The next gathering takes place July 29. The meet is free to attend. Money from a 50/50 drawing and the sale of food goes toward the Make-A-Wish foundation.
“We don’t even put a price on the food,” Nenichka said. “People just give what they can.”
Nenichka said people learn a lot at Public Square meets, often finding the answers to questions they’ve been asking for months.
Lester Rittenhouse, owner of Curry Donuts on South Pennsylvania Avenue in Wilkes-Barre, has been running car meets in the parking lot of his business for more than a decade.

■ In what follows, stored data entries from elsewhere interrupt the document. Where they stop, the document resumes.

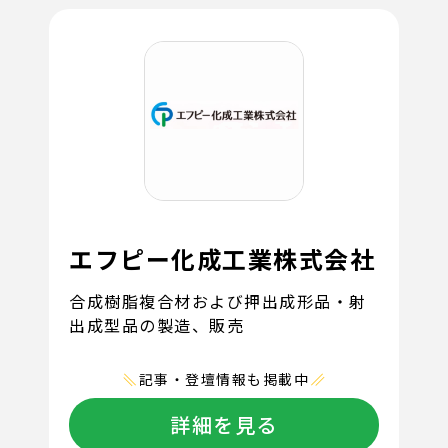
エフピー化成工業株式会社
合成樹脂複合材および押出成形品・射
出成型品の製造、販売
記事・登壇情報も掲載中
詳細を見る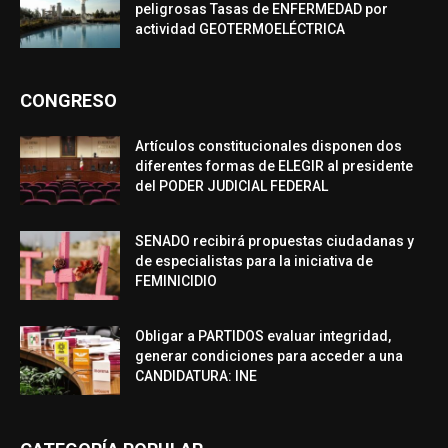
peligrosas Tasas de ENFERMEDAD por
actividad GEOTERMOELÉCTRICA
CONGRESO
Artículos constitucionales disponen dos
diferentes formas de ELEGIR al presidente
del PODER JUDICIAL FEDERAL
SENADO recibirá propuestas ciudadanas y
de especialistas para la iniciativa de
FEMINICIDIO
Obligar a PARTIDOS evaluar integridad,
generar condiciones para acceder a una
CANDIDATURA: INE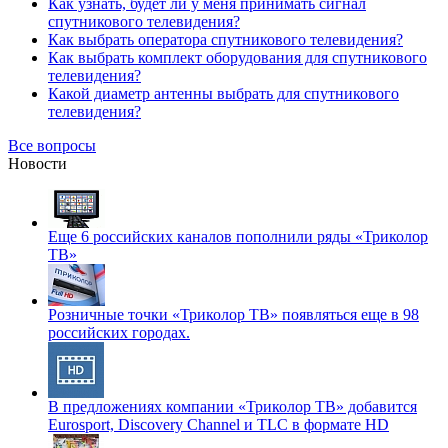
Как узнать, будет ли у меня принимать сигнал
спутникового телевидения?
Как выбрать оператора спутникового телевидения?
Как выбрать комплект оборудования для спутникового
телевидения?
Какой диаметр антенны выбрать для спутникового
телевидения?
Все вопросы
Новости
Еще 6 российских каналов пополнили ряды «Триколор
ТВ»
Розничные точки «Триколор ТВ» появляться еще в 98
российских городах.
В предложениях компании «Триколор ТВ» добавится
Eurosport, Discovery Channel и TLC в формате HD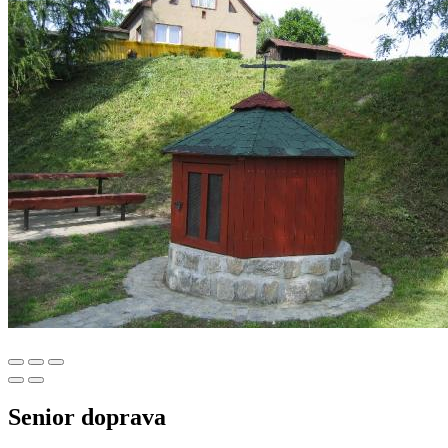
Senior doprava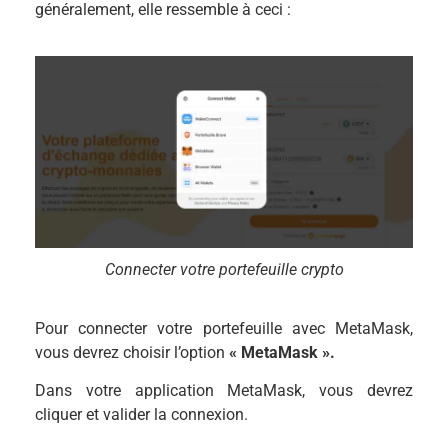
généralement, elle ressemble à ceci :
Connecter votre portefeuille crypto
Pour connecter votre portefeuille avec MetaMask,
vous devrez choisir l’option
« MetaMask ».
Dans votre application MetaMask, vous devrez
cliquer et valider la connexion.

“The group I hang out with is mostly in their 60s and 70s and into custom building,” Rittenhouse said. “We started this, because we like to think outside of the box, and we don’t like rules.”
The event founder has three rat rods, including one inspired by the hearse-rod from “The Munsters.”
The Curry Donuts meet takes place the Sunday before the NEPR-AACA gathering each month, because Rittenhouse attends that event as well, and it features a DJ and grilled foods. The recently rekindled congregation of car lovers draws about 50 cars every month.
Like the AACA event, the Curry Donuts meet is open to all vehicles.
“Car clubs have to realize that our kids are the next generation,” Rittenhouse said. “The imports are what they’re into, and I’m impressed at the speed they get out of them.”
Rittenhouse said his favorite part of the meets is talking to older car owners about the old days and passing on knowledge to the younger crowd.